In the business world, the players who discover future changes before their competitors will have an advantage as they will be able to prepare. In this sense, weak signals are good futures tools for companies.
Not only are the managers capable of observing the future, but also employees. It is advisable to mobilise the entire organisation to collect weak signals. Top executives will possibly suffer from a chronic lack of time, which is disabling in terms of observing weak signals. If the whole organisation is called up to discover signals of future changes, a tool of some kind will certainly be necessary. One possibility is to employ the social media, which might open up new avenues for collecting weak signals on a larger scale; in this task, the organisations' intranets might prove handy. Today's text mining solutions allow for analysing large quantities of signals and building a general view of the change. In addition, commercial software applications for collecting weak signals have already been developed. One such application is the TrendWiki, which I have personally been involved in developing.
When the responsibility for the future-related issues extends to the whole staff, it is likely to motivate the employees better to prepare for future challenges.

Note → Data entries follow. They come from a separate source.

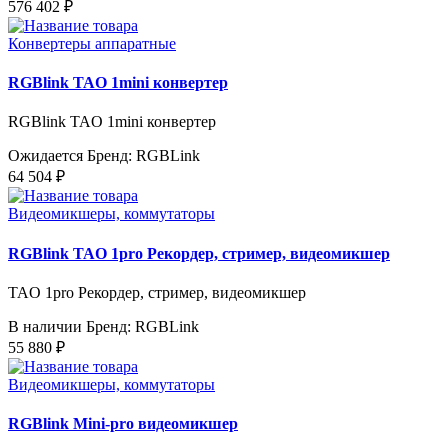
576 402 ₽
Конвертеры аппаратные
RGBlink TAO 1mini конвертер
RGBlink TAO 1mini конвертер
Ожидается
Бренд: RGBLink
64 504 ₽
Видеомикшеры, коммутаторы
RGBlink TAO 1pro Рекордер, стример, видеомикшер
TAO 1pro Рекордер, стример, видеомикшер
В наличии
Бренд: RGBLink
55 880 ₽
Видеомикшеры, коммутаторы
RGBlink Mini-pro видеомикшер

In the business world, weak signals can be linked to strategic working, as they do sometimes produce new views. However, futurists have one principle concerning foresight: future cannot be predicted. In other words, weak signals should not be used for predicting one particular future. Futurists consider alternative futures, also called scenarios, but these are not intended to tell exactly what is to come. They are used for constructing different paths to futures on the conceptual level. The typical scenario focuses on contemplating the futures from all sides. The fears and chains of events are thought over to find paths leading to desirable results for the organisation. The intention is to mirror futures that differ to current operations and strategies. A colleague of mine compared them to testing cars. The scenarios produce different working conditions that enable testing the functionality of strategies - exactly like cars are tested in wind tunnels.

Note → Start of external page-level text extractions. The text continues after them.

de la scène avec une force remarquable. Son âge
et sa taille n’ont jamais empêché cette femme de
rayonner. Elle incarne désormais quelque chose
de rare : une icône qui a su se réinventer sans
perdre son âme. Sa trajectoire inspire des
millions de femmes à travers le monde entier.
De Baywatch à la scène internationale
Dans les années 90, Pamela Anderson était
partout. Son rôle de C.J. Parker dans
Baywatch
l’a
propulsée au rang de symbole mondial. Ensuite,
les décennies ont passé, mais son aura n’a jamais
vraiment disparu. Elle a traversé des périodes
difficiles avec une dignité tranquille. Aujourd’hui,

Weak signals's importance is not limited to forecasting futures and strategy working: they can also be used in futures innovation. For example, in product development projects, weak signals can inspire new products and services. In my work as a consultant, I have already used the Futures Window method I have developed. It introduces pictures of weak signals without explaining them any further. These pictures of innovations and methods are inspirational for coming up with new products and solutions.
Food for thought
Below are three signals that Elina Hiltunen has collected for her current project:
1. Peacekeeper Cause-Metics is a cosmetics line which gives its profits to charity. By buying this product, you will be advocating women's health and urgent human rights issues. Imagine if everything you bought helped a good cause.
2. Nemorelax is a new napping chair for the weary traveller to take a nap at the airport or some other public space. Similar products include the MetroNaps chair. The beginning of the end for the park bench?
3. Powerkiss is a Finnish invention used for recharging electronic devices wirelessly simply by placing them on top of a desk equipped with Powerkiss technology. Will all gadgets one day be recharged in this way?